GettyImages-104821184 (1)

GettyImages-104821184 (1)

What role can the media play in courtroom strategy play? Or, to put it differently, how best can counsel advocate outside of the courtroom, particularly in publicly prominent trials?

Having had the good fortune of acting as counsel on many high-profile Canadian cases during my career, starting conspicuously with acting for the chief prosecution witness before the Patti Starr Commission of Inquiry, aka the Houlden Commission, in 1989, I have had a front -row seat to the interplay between media and counsel in such disputes.

Ignoring the media is not an option. Not a good one anyway. Choosing to not respond to media inquiries should be a deliberate decision rather than one of invariable policy. Otherwise, the media will define your case and your client to the public. That other court — the court of public opinion — must always be kept in mind.

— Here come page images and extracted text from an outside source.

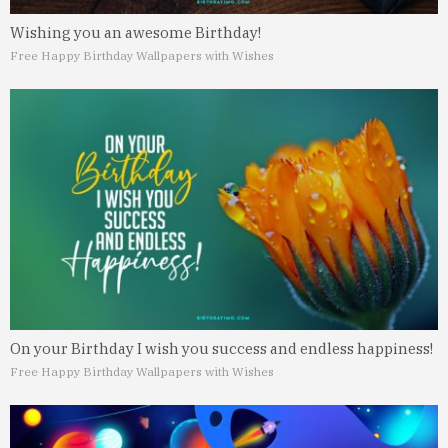
Wishing you an awesome Birthday!
Free Happy Birthday Wallpapers with Wishes
On your Birthday I wish you success and endless happiness!
Free Happy Birthday Wallpapers with Wishes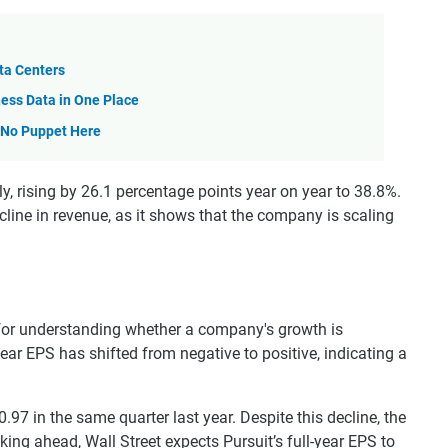
ta Centers
ess Data in One Place
—No Puppet Here
y, rising by 26.1 percentage points year on year to 38.8%.
ecline in revenue, as it shows that the company is scaling
 for understanding whether a company's growth is
l-year EPS has shifted from negative to positive, indicating a
97 in the same quarter last year. Despite this decline, the
ing ahead, Wall Street expects Pursuit’s full-year EPS to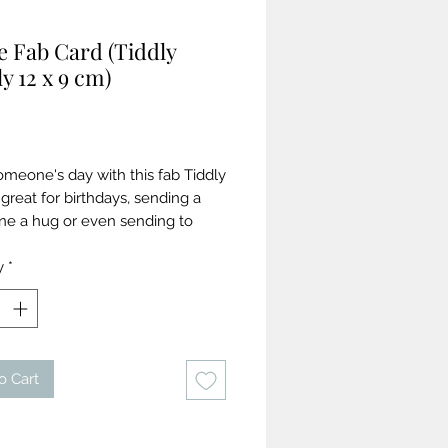
e Fab Card (Tiddly
y 12 x 9 cm)
Price
meone's day with this fab Tiddly
great for birthdays, sending a
ne a hug or even sending to
! Zingy folk art inspired garland
ng gold foil writing on a rich slate
y
*
und. Printed on a coated board
ld foiled writing. 12cm x 9cm.
mes with a crisp white envelope
 accreditation. Blank inside.
o Cart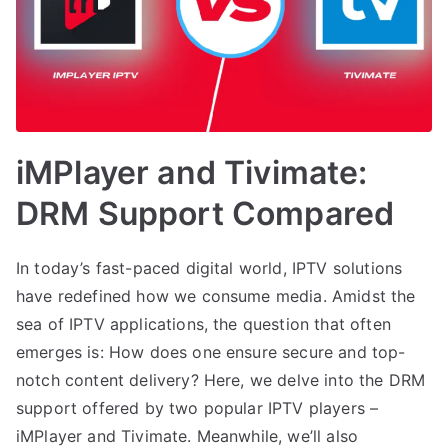
iMPlayer and Tivimate:
DRM Support Compared
In today’s fast-paced digital world, IPTV solutions
have redefined how we consume media. Amidst the
sea of IPTV applications, the question that often
emerges is: How does one ensure secure and top-
notch content delivery? Here, we delve into the DRM
support offered by two popular IPTV players –
iMPlayer and Tivimate. Meanwhile, we’ll also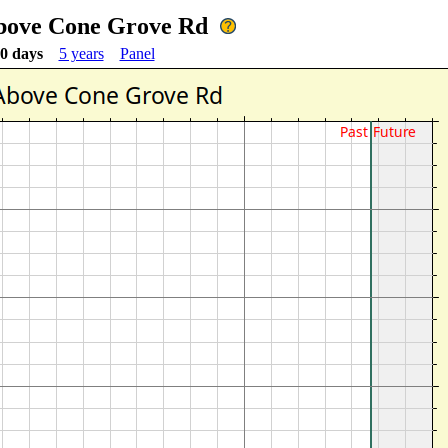
Above Cone Grove Rd
0 days
5 years
Panel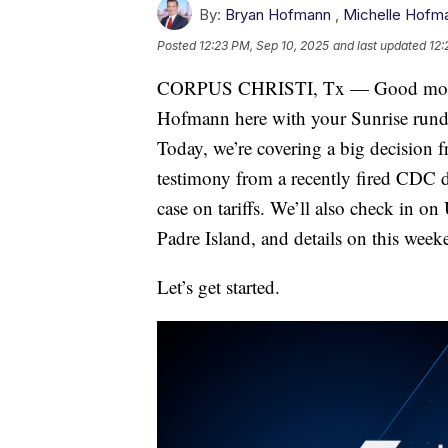
By:
Bryan Hofmann
,
Michelle Hofm
Posted
12:23 PM, Sep 10, 2025
and last updated
12:
CORPUS CHRISTI, Tx — Good mornin
Hofmann here with your Sunrise run
Today, we’re covering a big decision f
testimony from a recently fired CDC 
case on tariffs. We’ll also check in o
Padre Island, and details on this weeke
Let’s get started.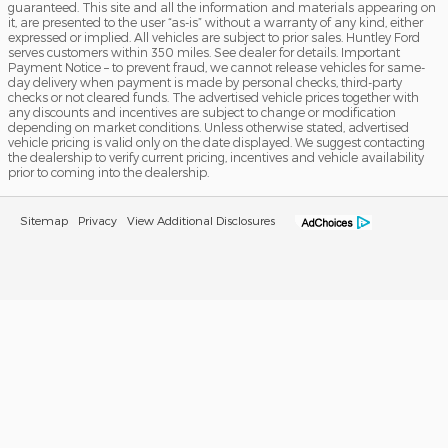
guaranteed. This site and all the information and materials appearing on
it, are presented to the user “as-is” without a warranty of any kind, either
expressed or implied. All vehicles are subject to prior sales. Huntley Ford
serves customers within 350 miles. See dealer for details. Important
Payment Notice – to prevent fraud, we cannot release vehicles for same-
day delivery when payment is made by personal checks, third-party
checks or not cleared funds. The advertised vehicle prices together with
any discounts and incentives are subject to change or modification
depending on market conditions. Unless otherwise stated, advertised
vehicle pricing is valid only on the date displayed. We suggest contacting
the dealership to verify current pricing, incentives and vehicle availability
prior to coming into the dealership.
Sitemap
Privacy
View Additional Disclosures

Dan Abrams, the chief legal analyst for ABC News, once told a story about a friend working on a high-profile case who was concerned about being seen as a “media whore.” Abrams joked in response that, “There’s got to be something between whoring and abstinence.”

Judges, however skilled and neutral, are not immune to arguments that are made about a case outside of the courtroom, particularly when public policy is a factor in determining the law itself. That occurs more often than most realize and plays a particular role in employment law, where courts have enunciated that the law should be interpreted to redress the imbalance of power between employees and employers, particularly at the time of dismissal when employees are at their most vulnerable . Courts have explicitly said that, including the Supreme Court of Canada in Machtinger v HOJ, which I successfully argued relatively early in my career (1992).